When warheads were received on board the ship they arrived in large shipping containers, or "cans." Cans were positioned under a Warhead Davit with the long axis vertical (flat end down). The cans were opened and the upper half was removed. A sling was attached to carrying brackets on the side of the warhead. The sling was fastened to a cable from the Warhead Davit that lead to a Snaking Winch on deck. The warhead was lifted from the can bottom and the can was removed. The warhead was then positioned over the strikedown hatch and lowered through the Area 1 Test Cell to a Warhead Receiving Stand waiting in the Special Weapons Office. From there it was moved to the Warhead Magazine by a process that was the reverse of the procedure for raising a warhead from the magazine.
The warhead magazine had an automatic sprinkler system that would flood the magazine with sea water if there was a sudden rise in temperature or pressure. This system was tested periodically. First a baffle inside the fire main pipe was rotated into place and locked to prevent water from passing into the fire main to the magazine. A large fire hose was attached to a fitting in the fire main above the baffle and the other end was attached to a port in the hull. Then a heater was placed against a heat sensor in the magazine, or a pressure sensor was actuated manually. This tripped the magazine sprinkler valve allowing water to flow to the baffle, through the hose and then overboard. After water had flowed for a few seconds the magazine sprinkler valve was closed manually. When the system had drained and the sensors were reset the baffle was moved back to the normal position and locked in place.
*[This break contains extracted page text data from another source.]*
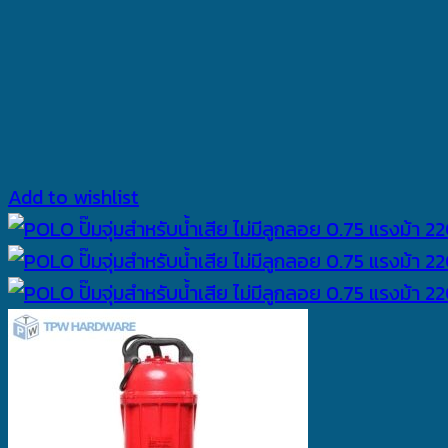
Add to wishlist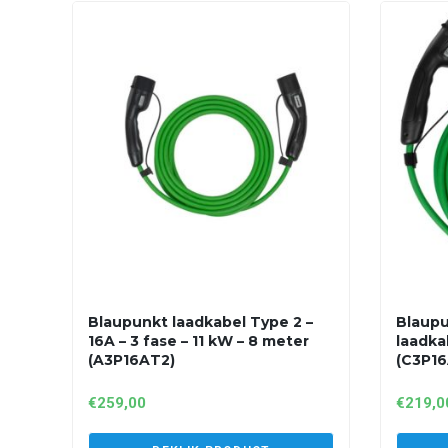
Blaupunkt laadkabel Type 2 –
Blaupu
16A – 3 fase – 11 kW – 8 meter
laadka
(A3P16AT2)
(C3P16
€
259,00
€
219,0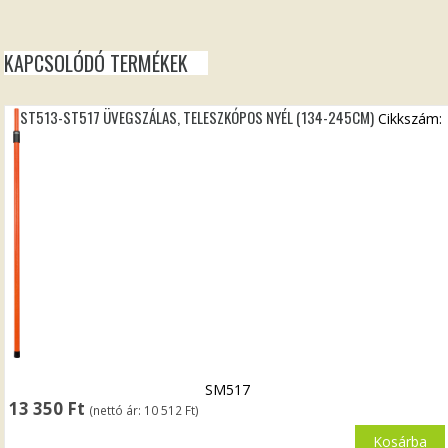
KAPCSOLÓDÓ TERMÉKEK
ST513-ST517 ÜVEGSZÁLAS, TELESZKÓPOS NYÉL (134-245CM)
Cikkszám:
SM517
13 350
Ft
(nettó ár:
10 512
Ft
)
Kosárba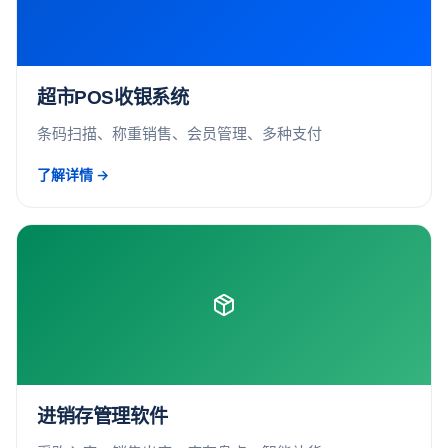
超市POS收银系统
条码扫描、称重销售、会员管理、多种支付
了解详情 →
进销存管理软件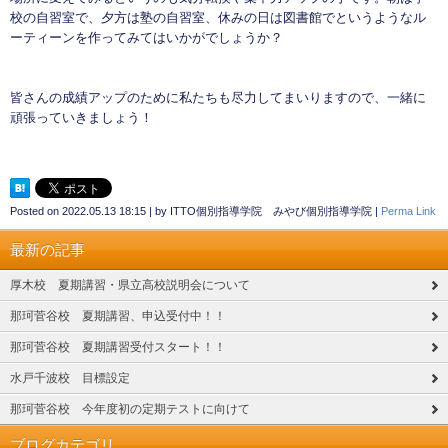
校の自習室で、夕方は塾の自習室、休みの日は図書館でというようなル
ーティーンを作ってみてはいかがでしょうか？
皆さんの成績アップのために私たちも尽力してまいりますので、一緒に
頑張っていきましょう！
Posted on
2022.05.13 18:15
|
by
ITTO個別指導学院 みやび個別指導学院
|
Perma Link
最新の記事
厚木校 夏期講習・県立高校説明会について
那珂菅谷校 夏期講習、申込受付中！！
那珂菅谷校 夏期講習受付スタート！！
水戸千波校 目標設定
那珂菅谷校 今年度初の定期テストに向けて
ブログカテゴリ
The Mk 7 missile launcher pointed the missile upward in the direction of the intercept point prior to launching. It had electrical connections to missiles on the port and starboard rails. On the rear end of each side was an emergency igniter. This was located on top of the launcher "arm." If a booster failed to fire the igniter mechanism was rotated into position behind the booster and the igniter cartridge was extended into the cavity inside the booster behind the solid rocket fuel. The emergency igniter was rotated back to the position above the launcher arm, uncoiling the ignition wire to the cartridge. Then the igniter cartridge was fired to launch the missile. The other alternative if a booster failed to fire was to wait 30 minutes to be sure it was safe. Then the dead bird could be withdrawn into the missile house for inspection and repair.
The launcher carried electrical contact "shoes" that mated with connectors on the missile and booster firing circuits. When the missile was run out on the rail the electrical contactors provided power to warm up the missile. Early versions used vacuum tubes that had filaments that must be heated in order for the circuits to operate. Power had to be supplied for a period while the tubes warmed up. The missiles also carried mechanical gyros that had to be "spun up" to the proper rotating speed before the missile was launched. The missiles carried thermal batteries that contained a solid electrolyte while in storage. When it was certain that the missile would be launched a "candle" in the battery would be lighted to melt the electrolyte. When fully molten the batteries provided power for the launch and operation of the missile. When all circuits in the missile were ready for operation a rod extended from the launcher and mechanically rotated the booster igniter into firing position, opening a path from the igniter to the booster fuel. An electrical signal ignited the booster to launch the missile. After the thermal batteries were activated the missile could not be brought back into the missile house while the batteries were warm. It was necessary to wait until the batteries cooled, a half hour or more, before the missile could be taken back inside. The battery had to be replaced before the missile could be fired.
The launcher was manufactured by the same company that built the hydraulic equipment in Area 3, and it suffered from the same seal failure. Consequently, whenever the launcher was powered hydraulic fluid sprayed and dripped everywhere inside. The standard launcher repair equipment kit included a rain coat and an umbrella.